Intel 82599, X520, X540, X550, and E610 10 Gigabit Ethernet adapters
A widely deployed family of Intel 10 Gigabit Ethernet PCI Express server and workstation network adapters, spanning the original 82598 and 82599 controllers from the late 2000s through the X520, X540, X550, X552, and X553 lines and the current E610 generation. They are standard fare in enterprise servers, storage networks, and virtualization hosts.
recommendation
It should stay in the kernel because Intel still sells new 10GbE adapters that depend on it (the X550 and the recently introduced E610 families), the installed base across enterprise servers and data centers is enormous, and upstream development is actively ongoing in 2025 with new feature work like 10G-BX support landing alongside routine fixes. There is no replacement driver for these PCI IDs; Intel's newer ice driver targets different chips rather than superseding ixgbe.
repository signals
sources
- docs.kernel.org
Upstream kernel documentation says ixgbe covers Intel 82598, 82599, X520, X540, X550, X552, and X553 10GbE controllers.
- intel.com
Intel's current ixgbe download page lists supported controllers including 82598, 82599, X520, X540, X550, X552, X553, and E610, indicating ongoing vendor support.
- intel.com
Intel ARK shows E610 10GbE adapters as a current product family, so ixgbe-backed hardware was still sold new in 2025.
- intel.com
Intel product page for X550 adapters shows another ixgbe-backed family still marketed as current product.
- cateee.net
LKDDb shows CONFIG_IXGBE continuing through current kernel series and maps it to PCI devices handled by ixgbe.

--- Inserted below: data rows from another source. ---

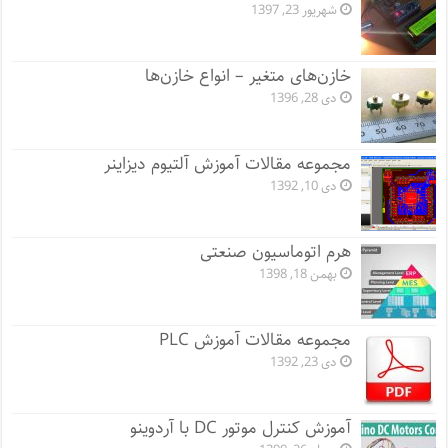
شهریور 23, 1397
خازن‌های متغیر – انواع خازن‌ها
دی 28, 1396
مجموعه مقالات آموزش آلتیوم دیزاینر
دی 10, 1392
هرم اتوماسیون صنعتی
بهمن 18, 1398
مجموعه مقالات آموزش PLC
دی 23, 1392
آموزش کنترل موتور DC با آردوینو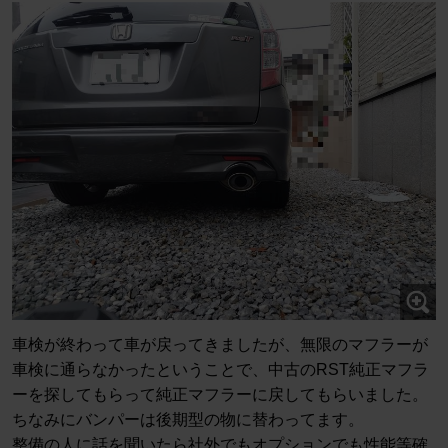
車検が終わって車が戻ってきましたが、無限のマフラーが
車検に通らなかったということで、中古のRST純正マフラ
ーを探してもらって純正マフラーに戻してもらいました。
ちなみにバンパーは後期型の物に替わってます。
整備の人に話を聞いたら社外でもオプションでも性能等確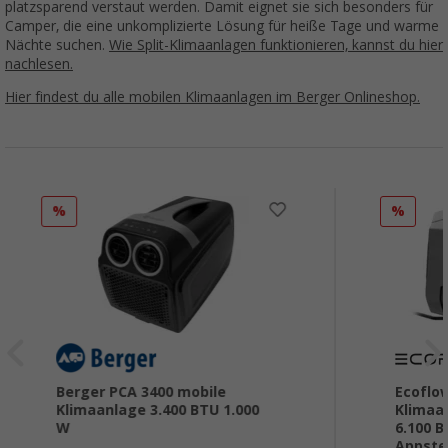
platzsparend verstaut werden. Damit eignet sie sich besonders für
Camper, die eine unkomplizierte Lösung für heiße Tage und warme
Nächte suchen.
Wie Split-Klimaanlagen funktionieren, kannst du hier
nachlesen.
Hier findest du alle mobilen Klimaanlagen im Berger Onlineshop.
%
%
Berger PCA 3400 mobile
Ecoflo
Klimaanlage 3.400 BTU 1.000
Klimaa
W
6.100 
Appste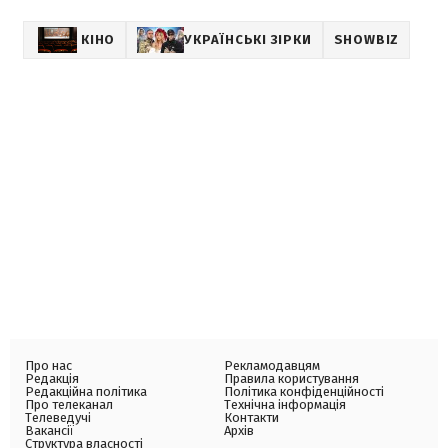
КІНО
УКРАЇНСЬКІ ЗІРКИ
SHOWBIZ
Про нас
Рекламодавцям
Редакція
Правила користування
Редакційна політика
Політика конфіденційності
Про телеканал
Технічна інформація
Телеведучі
Контакти
Вакансії
Архів
Структура власності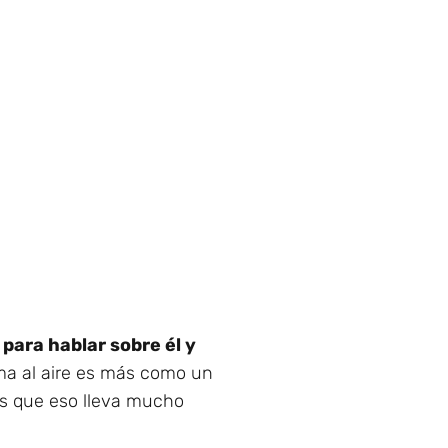
para hablar sobre él y
rama al aire es más como un
as que eso lleva mucho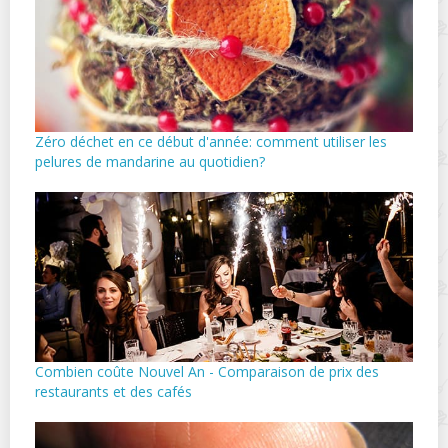
Zéro déchet en ce début d'année: comment utiliser les
pelures de mandarine au quotidien?
Combien coûte Nouvel An - Comparaison de prix des
restaurants et des cafés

codex reasoning notes (technical)
Local inspection via exec_command confirmed this is a real PCI net driver (`module_init`/`pci_register_driver` in `ixgbe_main.c`) and `drivers/net/ethernet/intel/Kconfig` names it as Intel 10GbE PCIe adapters support. Local `git -c safe.directory=... log --since=2025-01-01 -- drivers/net/ethernet/intel/ixgbe` showed active upstream maintenance through 2026-04-06, including functional fixes and new feature work (`ixgbe: Add 10G-BX support`), with no evidence of a removal trajectory. Web search produced the cited kernel docs, LKDDb, Intel download page, and Intel product pages. Deployment level is assessed as high from the combination of still-sold E610/X550 hardware, long-lived enterprise/server installed base, and continued active kernel/vendor maintenance. No natural replacement driver exists for the same PCI IDs; newer Intel drivers such as `ice` target different hardware families rather than replacing ixgbe devices.